PROBLEM TO WORK ON :: Would you return the data below exactly as it stands, with every picture left out?

Dataset items
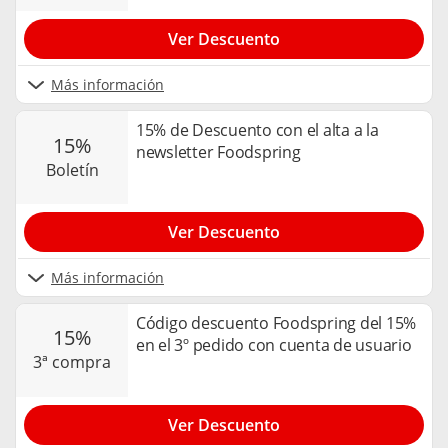
Ver Descuento
Más información
15% de Descuento con el alta a la
15%
newsletter Foodspring
boletín
Ver Descuento
Más información
Código descuento Foodspring del 15%
15%
en el 3º pedido con cuenta de usuario
3ª compra
Ver Descuento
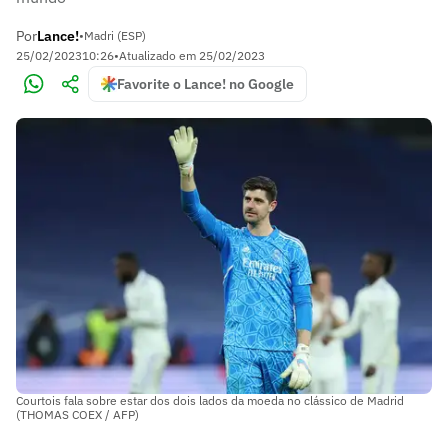
Por
Lance!
•
Madri (ESP)
25/02/2023
10:26
•
Atualizado em
25/02/2023
Favorite o Lance! no Google
Courtois fala sobre estar dos dois lados da moeda no clássico de Madrid
(THOMAS COEX / AFP)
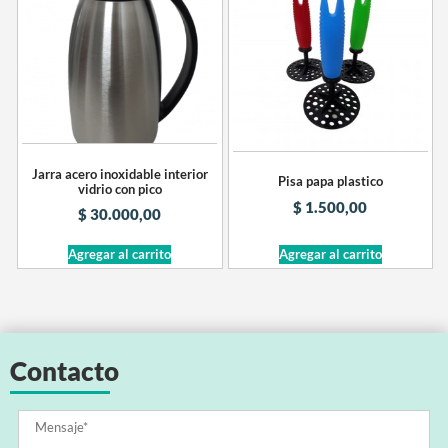
Jarra acero inoxidable interior
Pisa papa plastico
vidrio con pico
$
1.500,00
$
30.000,00
Agregar al carrito
Agregar al carrito
Contacto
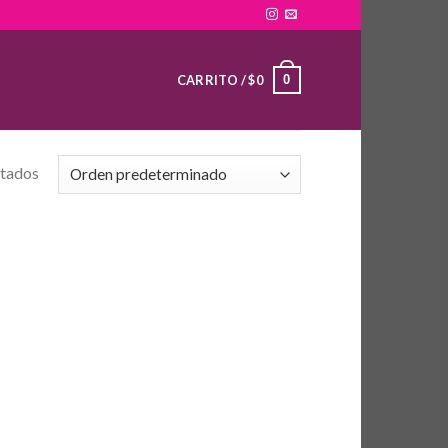
0
CARRITO /
$
0
ltados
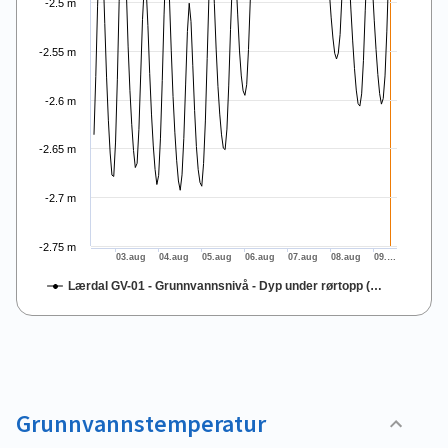
-2.5 m
-2.55 m
-2.6 m
-2.65 m
-2.7 m
-2.75 m
03.aug
04.aug
05.aug
06.aug
07.aug
08.aug
09.…
Lærdal GV-01 - Grunnvannsnivå - Dyp under rørtopp (…
End of interactive chart.
Grunnvannstemperatur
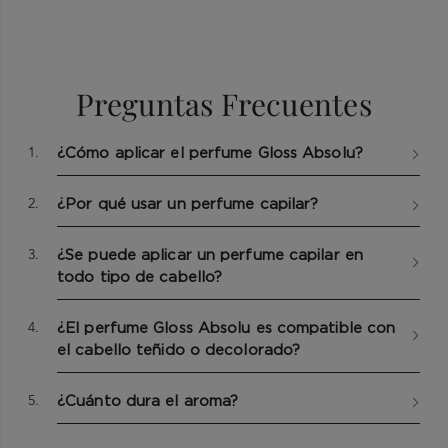
Preguntas Frecuentes
1.
¿Cómo aplicar el perfume Gloss Absolu?
2.
¿Por qué usar un perfume capilar?
3.
¿Se puede aplicar un perfume capilar en
todo tipo de cabello?
4.
¿El perfume Gloss Absolu es compatible con
el cabello teñido o decolorado?
5.
¿Cuánto dura el aroma?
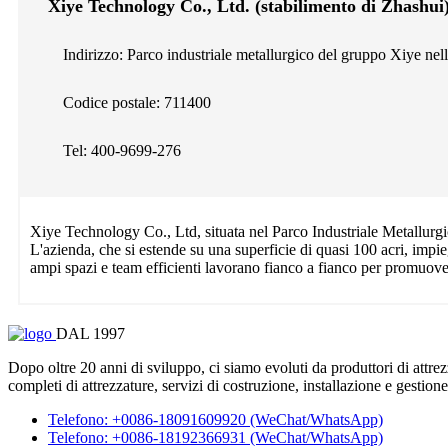
Xiye Technology Co., Ltd. (stabilimento di Zhashui
Indirizzo: Parco industriale metallurgico del gruppo Xiye nel
Codice postale: 711400
Tel: 400-9699-276
Xiye Technology Co., Ltd, situata nel Parco Industriale Metallurgic
L'azienda, che si estende su una superficie di quasi 100 acri, impi
ampi spazi e team efficienti lavorano fianco a fianco per promuove
DAL 1997
Dopo oltre 20 anni di sviluppo, ci siamo evoluti da produttori di attrez
completi di attrezzature, servizi di costruzione, installazione e gestione
Telefono: +0086-18091609920 (WeChat/WhatsApp)
Telefono: +0086-18192366931 (WeChat/WhatsApp)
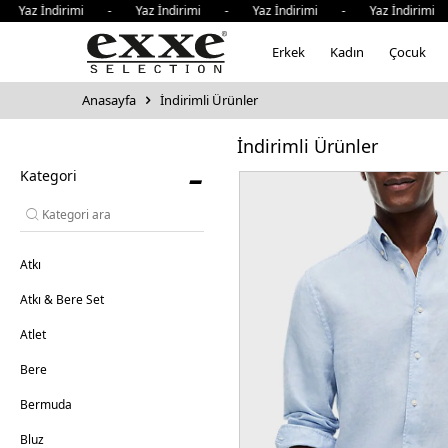
ndirimi - Yaz İndirimi - Yaz İndirimi - Yaz İndirimi - Yaz
Erkek
Kadın
Çocuk
Anasayfa
İndirimli Ürünler
İndirimli Ürünler
-
Kategori
Atkı
Atkı & Bere Set
Atlet
Bere
Bermuda
Bluz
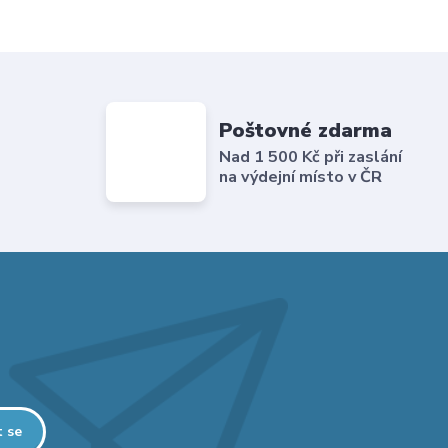
Poštovné zdarma
Nad 1 500 Kč při zaslání
na výdejní místo v ČR
t se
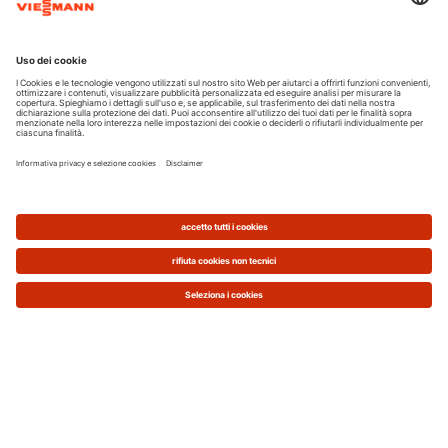
La pompa di calore reversibile durante la stagione
estiva può invertire il suo funzionamento per
produrre in modo efficiente acqua refrigerata, che
potrà essere impiegata per la climatizzazione
estiva in abbinamento a un impianto a
ventilconvettori/fancoil o
impianto a pavimento
con deumidificatori
.
Questa combinazione pompa di calore + impianto
a pavimento assicura un elevato comfort
domestico, con un considerevole risparmio sui
costi energetici.
Rispetto per l'ambiente
In quanto a efficienza energetica non vi sono
dubbi, si tratta di una
tecnologia che permette di
sfruttare energia rinnovabile gratuita
presente in
natura, quindi di contenere le emissioni di CO
2
responsabili del riscaldamento globale.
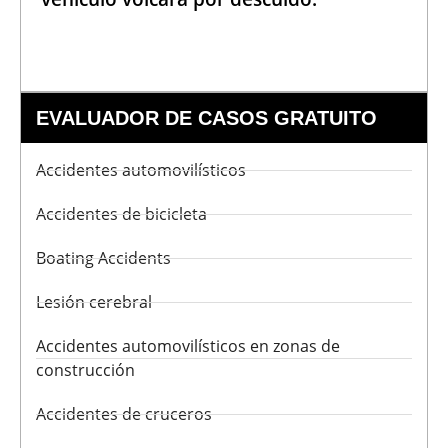
EVALUADOR DE CASOS GRATUITO
Accidentes automovilísticos
Accidentes de bicicleta
Boating Accidents
Lesión cerebral
Accidentes automovilísticos en zonas de
construcción
Accidentes de cruceros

OUTPUT FOR THIS TASK ::
Ver Descuento
Más información
15% de Descuento con el alta a la
15%
newsletter Foodspring
boletín
Ver Descuento
Más información
Código descuento Foodspring del 15%
15%
en el 3º pedido con cuenta de usuario
3ª compra
Ver Descuento
Por
Lance!
•
Madri (ESP)
25/02/2023
10:26
•
Atualizado em
25/02/2023
Favorite o Lance! no Google
Courtois fala sobre estar dos dois lados da moeda no clássico de Madrid
(THOMAS COEX / AFP)
Jarra acero inoxidable interior
Pisa papa plastico
vidrio con pico
$
1.500,00
$
30.000,00
Agregar al carrito
Agregar al carrito
Contacto
0
CARRITO /
$
0
ltados
-2.5 m
-2.55 m
-2.6 m
-2.65 m
-2.7 m
-2.75 m
03.aug
04.aug
05.aug
06.aug
07.aug
08.aug
09.…
Lærdal GV-01 - Grunnvannsnivå - Dyp under rørtopp (…
End of interactive chart.
Grunnvannstemperatur
Preguntas Frecuentes
1.
¿Cómo aplicar el perfume Gloss Absolu?
2.
¿Por qué usar un perfume capilar?
3.
¿Se puede aplicar un perfume capilar en
todo tipo de cabello?
4.
¿El perfume Gloss Absolu es compatible con
el cabello teñido o decolorado?
5.
¿Cuánto dura el aroma?
Xiye Technology Co., Ltd. (stabilimento di Zhashui
Indirizzo: Parco industriale metallurgico del gruppo Xiye nel
Codice postale: 711400
Tel: 400-9699-276
Xiye Technology Co., Ltd, situata nel Parco Industriale Metallurgic
L'azienda, che si estende su una superficie di quasi 100 acri, impi
ampi spazi e team efficienti lavorano fianco a fianco per promuove
DAL 1997
Dopo oltre 20 anni di sviluppo, ci siamo evoluti da produttori di attrez
completi di attrezzature, servizi di costruzione, installazione e gestione
Telefono: +0086-18091609920 (WeChat/WhatsApp)
Telefono: +0086-18192366931 (WeChat/WhatsApp)
ndirimi - Yaz İndirimi - Yaz İndirimi - Yaz İndirimi - Yaz
Erkek
Kadın
Çocuk
Anasayfa
İndirimli Ürünler
İndirimli Ürünler
-
Kategori
Atkı
Atkı & Bere Set
Atlet
Bere
Bermuda
Bluz
Poštovné zdarma
Nad 1 500 Kč při zaslání
na výdejní místo v ČR
t se
La pompa di calore reversibile durante la stagione
estiva può invertire il suo funzionamento per
produrre in modo efficiente acqua refrigerata, che
potrà essere impiegata per la climatizzazione
estiva in abbinamento a un impianto a
ventilconvettori/fancoil o
impianto a pavimento
con deumidificatori
.
Questa combinazione pompa di calore + impianto
a pavimento assicura un elevato comfort
domestico, con un considerevole risparmio sui
costi energetici.
Rispetto per l'ambiente
In quanto a efficienza energetica non vi sono
dubbi, si tratta di una
tecnologia che permette di
sfruttare energia rinnovabile gratuita
presente in
natura, quindi di contenere le emissioni di CO
2
responsabili del riscaldamento globale.
EVALUADOR DE CASOS GRATUITO
Accidentes automovilísticos
Accidentes de bicicleta
Boating Accidents
Lesión cerebral
Accidentes automovilísticos en zonas de
construcción
Accidentes de cruceros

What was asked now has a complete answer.